EXERCISE INPUT START

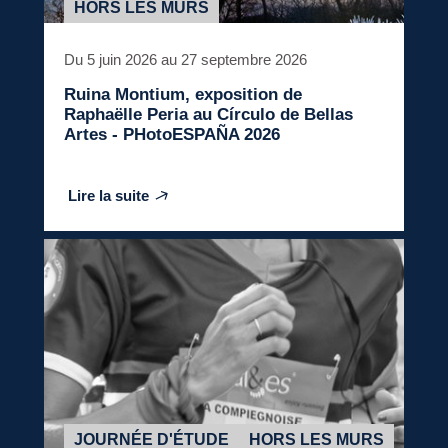
HORS LES MURS
Du 5 juin 2026 au 27 septembre 2026
Ruina Montium
, exposition de
Raphaëlle Peria au Círculo de Bellas
Artes - PHotoESPAÑA 2026
Lire la suite
JOURNÉE D'ÉTUDE
HORS LES MURS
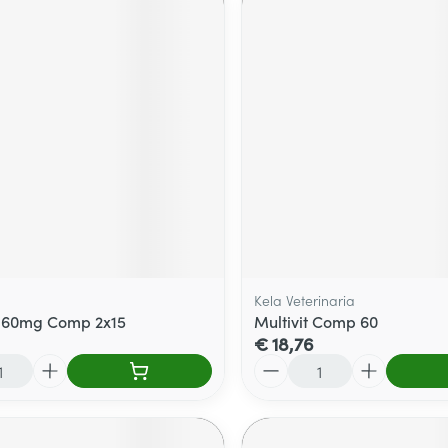
Kela Veterinaria
 160mg Comp 2x15
Multivit Comp 60
€ 18,76
Aantal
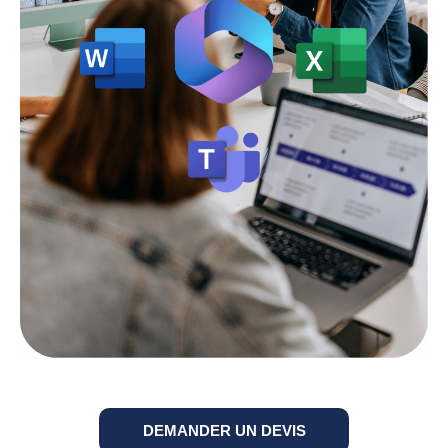
DEMANDER UN DEVIS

EXERCISE INPUT END

## WHAT YOU NEED TO DO
Only the lines from the one containing "JOURNÉE D'ÉTUDE" through the final line of the data should be given again, exactly and without pictures.

## ANSWER TO THE EXERCISE
JOURNÉE D'ÉTUDE
HORS LES MURS
Kela Veterinaria
 160mg Comp 2x15
Multivit Comp 60
€ 18,76
Aantal
DEMANDER UN DEVIS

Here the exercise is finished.